I was talking about irreversible classical computers, where Landauer bounds it much much harshly, not quantum computers relying on the much looser Margolus-Levitin limit.
To put this in perspective, there’s a 35 order of magnitude or so difference between what a quantum computer’s limit is and what a classical computer’s limit is.
Here’s a link:
https://www.lesswrong.com/posts/xwBuoE9p8GE7RAuhd/brain-efficiency-much-more-than-you-wanted-to-know
While the most pessimistic conclusions are probably wrong (I think they will accept the energy cost of 300 watts-5 kilowatts to increase computation by one or 2 orders of magnitude, since intelligence is very valuable and such a thing would lead to a Vernor Vinge-like singularity) this is a nice post for describing the difference.

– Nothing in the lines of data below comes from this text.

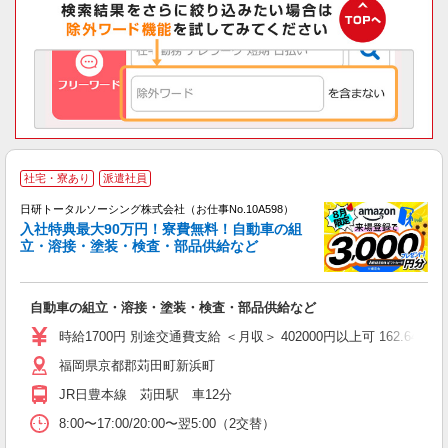
◎
社宅・寮あり
派遣社員
n
日研トータルソーシング株式会社（お仕事No.10A598）
ー
入社特典最大90万円！寮費無料！自動車の組
z
立・溶接・塗装・検査・部品供給など
談
W
自動車の組立・溶接・塗装・検査・部品供給など
入
社
時給1700円 別途交通費支給 ＜月収＞ 402000円以上可 162.64H＋残
福岡県京都郡苅田町新浜町
JR日豊本線 苅田駅 車12分
8:00〜17:00/20:00〜翌5:00（2交替）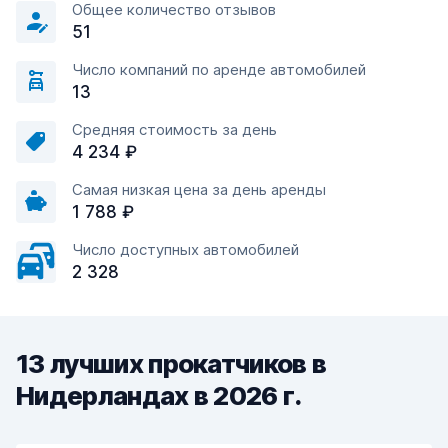
Общее количество отзывов
51
Число компаний по аренде автомобилей
13
Средняя стоимость за день
4 234 ₽
Самая низкая цена за день аренды
1 788 ₽
Число доступных автомобилей
2 328
13 лучших прокатчиков в
Нидерландах в 2026 г.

So it actually supports my post here, since I talked about how quantum/reversible computers would favor the intelligence Explosion story. I am pessimistic on quantum/reversible computers being practical before 2100, which is why the accelerating change story is favored.
So you and me actually agree here, so are we getting confused about something.
And black hole computers are possible, but realistically will be developed post-singularity.
I think from an x-risk perspective the relevant threshold is: when AI no longer needs human researchers to improve itself. Currently there is no (publicly known) model which can improve itself fully automatically. The question we need to ask is, when will this thing get out of our control? Today, it still needs us.
This seems to assume that those scaling laws are a hard bound, rather than just a contingent fact about a particular machine learning method.
This assumes a fixed scaling law. One possible way of improving oneself could be to design a better architecture with a better scaling exponent.